If you mean to ask whether we are deserving of hell, even if we are innately evil, we are still not deserving of hell.

The Prophetic Observer said...

GCT said:

"Exactly, and you countered with, "The Devil is worse." Again, how does that help your argument if you are indeed arguing that god is not evil?"

Quite simple actually. I was trying to demonstrate that even if your assumption were correct, your logic is still retarded. Assuming you actually believe that God is evil, the simple fact that the Devil is worse would make God the obvious choice between the two. For a rational person that is.

GCT said:

"I'm really flummoxed at how such a simple logical concept of "If god exists, then god is evil" is beyond the ken of so many apologists/theists. I'm also flummoxed by how often theists claim that atheists hate god even though it is impossible to hate something that you don't believe exists."

"If god exists, then god is evil" is a non-answer. After all the "defense" of Atheism you seem to be saying now that you are a Agnostic. More schizophrenia.

GCT said...

P.O.,
"Quite simple actually. I was trying to demonstrate that even if your assumption were correct, your logic is still retarded."

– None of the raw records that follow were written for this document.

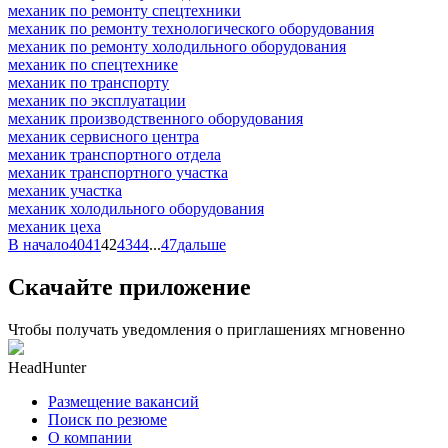
механик по ремонту спецтехники
механик по ремонту технологического оборудования
механик по ремонту холодильного оборудования
механик по спецтехнике
механик по транспорту
механик по эксплуатации
механик производственного оборудования
механик сервисного центра
механик транспортного отдела
механик транспортного участка
механик участка
механик холодильного оборудования
механик цеха
В начало
40
41
42
43
44
...
47
дальше
Скачайте приложение
Чтобы получать уведомления о приглашениях мгновенно
HeadHunter
Размещение вакансий
Поиск по резюме
О компании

Um, OK, sure. If god is evil, then the Devil being more evil somehow makes it OK. Fine, so let's say that someone walks up to you and punches you, then says, "Calm down man, that other guy over there would kill you given the chance, so you should be happy that I just punched you." Using your logic, it would be just fine that he punched you.

"Assuming you actually believe that God is evil, the simple fact that the Devil is worse would make God the obvious choice between the two. For a rational person that is."

Um, OK. So, what you are saying is that evil should be tolerated and chosen so long as the alternative is more evil. I happen to be more ethical and moral than that, however, and I choose to stand against evil regardless of whether it's better evil or worse evil than something else.

""If god exists, then god is evil" is a non-answer. After all the "defense" of Atheism you seem to be saying now that you are a Agnostic. More schizophrenia."

I'm truly amazed that you can't understand a simple if/then construction. Maybe Ryan can explain it to you so that you'll understand? I'll give it another try.

You claim god exists and has done X, Y, and Z. I say that your conception of god is of an evil deity. So, if your god exists, then this god is evil. This makes no declaration of whether I believe in god or not, I'm simply noting the logical conclusion of your beliefs/arguments. It's not schizophrenic, it's not agnostic, it's being able to form a constructive sentences that denote potential eventualities and what their consequences would be. That you continue to be unable to understand such a simple concept does not speak well for you, and worse, that you are smug and arrogant about it speaks even less highly of you.

The Prophetic Observer said...

RT said:

"If there is a God -- which there probably isn't -- and he created humans with intellectual capacity, it would stand to reason that he would want us to use this capacity to be closer to him."

There you go again trying to use logic to understand God. As I stated previously, you relate to God on His terms, not yours. God uses allegories and parables because they bypass our logic and reason to give us truth. Take the parable of the sower. You cannot nitpick each detail of the story, it is a parable. But it illustrates a spiritual truth in a convenient package. You either get it or you don't.

GCT said...

"There you go again trying to use logic to understand God."

Yes, how silly of us to try and use the only tools we have of coming to understand things to try and understand something!

"God uses allegories and parables because they bypass our logic and reason to give us truth."

That's not what he says though. And, you still have to use logic and reason to figure out what the parable is trying to tell you.

"Take the parable of the sower. You cannot nitpick each detail of the story, it is a parable. But it illustrates a spiritual truth in a convenient package."

IOW, god wrote a bunch of superfluous stuff, and you can pick and choose which parts make sense to you and then browbeat all others for being stupid if they don't pick and choose the same parts as you or the same meanings for those parts.